Every morning that I wake up now, I think "How can I make this child's life better? What can I do to ensure that she feels loved and secure? What can I do to make her environment better?" Once you are a parent, you discover this strength that you didn't know that you had. I do believe I could lift a car off of her if I had to.

I am surprised by this. After all that happened in my life around 2009 (the collapse of what I thought was the perfect life), what I realize is that life isn't just about making yourself happy. It's about making the world around you a better place. It's about making the lives of the people in your world better just because you are in it. I think about this and how my decisions today will reflect in Waverly's life and in L's and in the people who are in our world, the people who helped us become the family we are today.

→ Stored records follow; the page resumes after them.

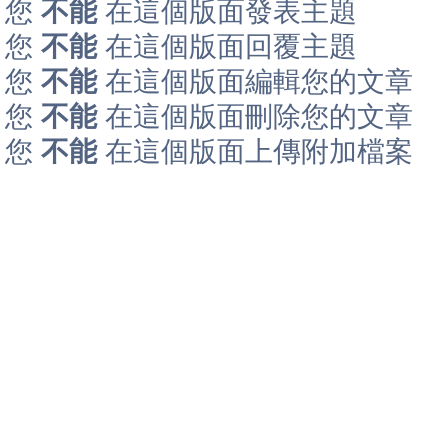
您
不能
在這個版面發表主題
您
不能
在這個版面回覆主題
您
不能
在這個版面編輯您的文章
您
不能
在這個版面刪除您的文章
您
不能
在這個版面上傳附加檔案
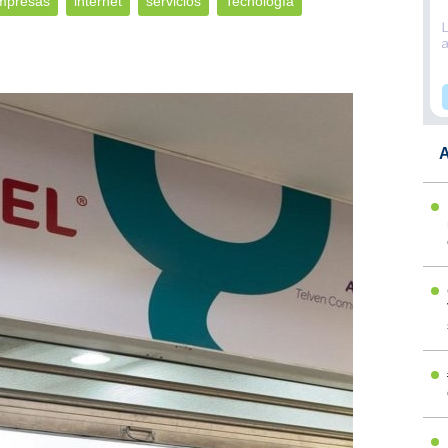
mpresas
internet
servicios
Tecnología
A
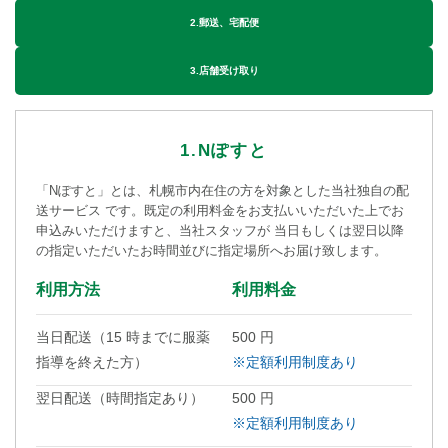
2.郵送、宅配便
3.店舗受け取り
1.Nぽすと
「Nぽすと」とは、札幌市内在住の方を対象とした当社独自の配
送サービス です。既定の利用料金をお支払いいただいた上でお
申込みいただけますと、当社スタッフが 当日もしくは翌日以降
の指定いただいたお時間並びに指定場所へお届け致します。
利用方法
利用料金
当日配送（15 時までに服薬
500 円
指導を終えた方）
※定額利用制度あり
翌日配送（時間指定あり）
500 円
※定額利用制度あり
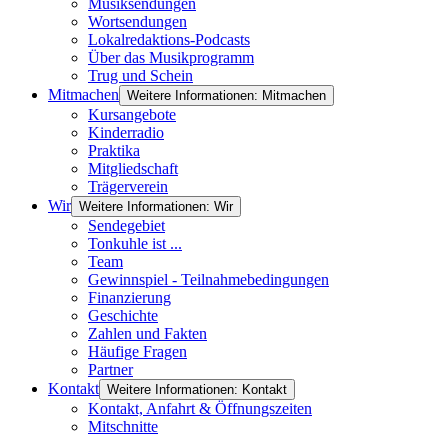
Musiksendungen
Wortsendungen
Lokalredaktions-Podcasts
Über das Musikprogramm
Trug und Schein
Mitmachen
Weitere Informationen: Mitmachen
Kursangebote
Kinderradio
Praktika
Mitgliedschaft
Trägerverein
Wir
Weitere Informationen: Wir
Sendegebiet
Tonkuhle ist ...
Team
Gewinnspiel - Teilnahmebedingungen
Finanzierung
Geschichte
Zahlen und Fakten
Häufige Fragen
Partner
Kontakt
Weitere Informationen: Kontakt
Kontakt, Anfahrt & Öffnungszeiten
Mitschnitte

The ripples of goodness, of light, of happiness just keep going in perpetuity.

I hope that one day Waverly looks back on her life and remembers all the moments when she felt safe and happy, when I ignored the dusting and the blogging to just sit with her in the sunshine and admire a ladybug on her pudgy little fingertip. In that moment, I will look at her and I will be ever grateful that I got the great privilege in this life of being her mother.